Não que ela quisesse estar em algum lugar especial, ela só não queria estar ali. Naquela sala cheia de gente dispersa, onde se podia contar nos dedos as pessoas que realmente queriam saber da inserção da Economia nas Ciências Sociais. E enquanto o homem de cabelos quase calvos falava a frente de todos, alguns mexiam em seus celulares, mp5 e tecnologias do escambal a 4, outros simplesmente fingiam que ouviam e outros liam ou escreviam como ela. Talvez quem estivesse ali na frente nem percebesse ou nem ligasse, não faz mal.
Não que ela soubesse o que queria que ele dissesse, só não queria que ele tivesse dito aquilo ali. Aquilo que ela cabisbaixa e concentrada lia durante a palestra. Ela só esperava mais, e sabe como dói esperar mais do que se pode receber? Dói como rejeição, como esforço que se torna inútil por não ser reconhecido. Dói como pisar em pregos, dói como a incapacidade de se dar por inteiro, e dar sempre menos do que o outro precisa, mas isso ela não entendia porque ela era todo amor, ela era toda entregue.

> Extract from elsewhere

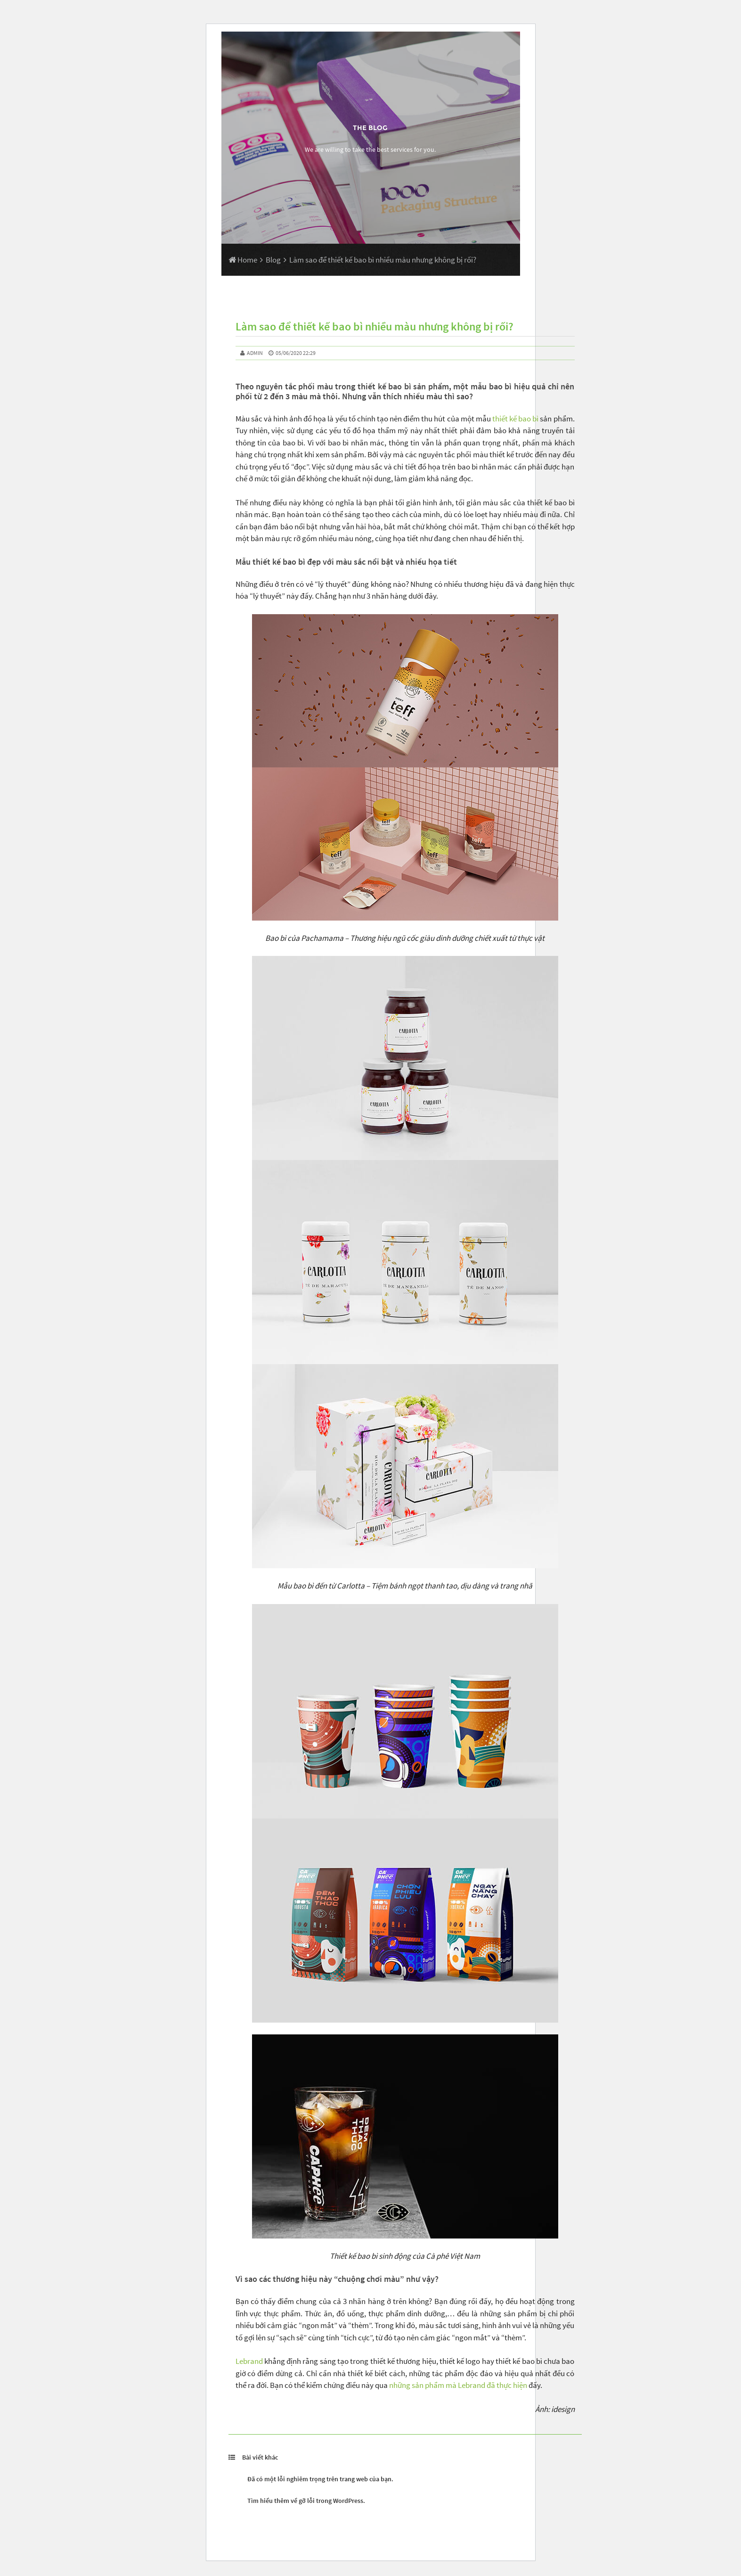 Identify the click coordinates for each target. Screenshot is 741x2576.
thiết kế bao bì (515, 418)
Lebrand (249, 2361)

Não que ela não entendia que existissem formas diferentes de amar, só não achava que esse fosse o caso. Não achava ser provável a hipótese de ele amá-la de um jeito diferente. Porque amor é amor. E de maneiras diferentes enlouquece, desmancha, destrói, enfraquece. E ela não via isso nele, não sentia isso nele. Mas isso , como ele dizia na carta, doía nele também e o enlouquecia, o desmanchava, o destruía, o enfraquecia.
Não que eles não se dessem bem, só não se entendiam.
Não que eles não se aceitassem, só que se esclareciam.
Não que eles não pudessem ficar juntos, só... Não nasceram para isso.